**Required work**. Nothing but the lines from the line with "INFORMACJE DODATKOWE" to the end of the records below should appear in the answer, each exactly as given.

**Information shown**.
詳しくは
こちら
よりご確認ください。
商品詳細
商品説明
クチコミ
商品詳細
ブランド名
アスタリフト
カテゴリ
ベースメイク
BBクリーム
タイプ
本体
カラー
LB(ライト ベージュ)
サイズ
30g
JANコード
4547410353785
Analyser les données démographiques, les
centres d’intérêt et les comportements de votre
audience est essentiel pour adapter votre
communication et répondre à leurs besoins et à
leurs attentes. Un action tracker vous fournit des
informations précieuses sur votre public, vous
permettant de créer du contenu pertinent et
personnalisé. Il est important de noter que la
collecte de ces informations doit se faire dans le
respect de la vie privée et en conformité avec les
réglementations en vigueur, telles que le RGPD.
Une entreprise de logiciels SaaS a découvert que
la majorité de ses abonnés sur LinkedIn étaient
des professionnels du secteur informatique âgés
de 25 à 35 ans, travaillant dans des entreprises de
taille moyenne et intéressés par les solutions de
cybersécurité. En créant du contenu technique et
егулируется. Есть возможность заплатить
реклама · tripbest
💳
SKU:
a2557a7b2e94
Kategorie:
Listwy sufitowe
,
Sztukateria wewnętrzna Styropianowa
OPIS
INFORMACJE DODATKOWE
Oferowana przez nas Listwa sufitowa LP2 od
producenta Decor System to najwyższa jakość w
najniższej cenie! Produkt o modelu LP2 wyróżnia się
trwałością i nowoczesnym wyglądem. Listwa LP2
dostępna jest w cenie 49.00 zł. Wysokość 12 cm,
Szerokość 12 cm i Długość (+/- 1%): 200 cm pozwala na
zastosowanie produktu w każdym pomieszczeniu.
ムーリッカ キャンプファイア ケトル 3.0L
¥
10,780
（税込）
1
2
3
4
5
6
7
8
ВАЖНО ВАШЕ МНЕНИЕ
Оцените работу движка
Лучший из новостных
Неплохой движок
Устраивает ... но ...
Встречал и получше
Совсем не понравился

**Answer space**.
INFORMACJE DODATKOWE
Oferowana przez nas Listwa sufitowa LP2 od
producenta Decor System to najwyższa jakość w
najniższej cenie! Produkt o modelu LP2 wyróżnia się
trwałością i nowoczesnym wyglądem. Listwa LP2
dostępna jest w cenie 49.00 zł. Wysokość 12 cm,
Szerokość 12 cm i Długość (+/- 1%): 200 cm pozwala na
zastosowanie produktu w każdym pomieszczeniu.
ムーリッカ キャンプファイア ケトル 3.0L
¥
10,780
（税込）
1
2
3
4
5
6
7
8
ВАЖНО ВАШЕ МНЕНИЕ
Оцените работу движка
Лучший из новостных
Неплохой движок
Устраивает ... но ...
Встречал и получше
Совсем не понравился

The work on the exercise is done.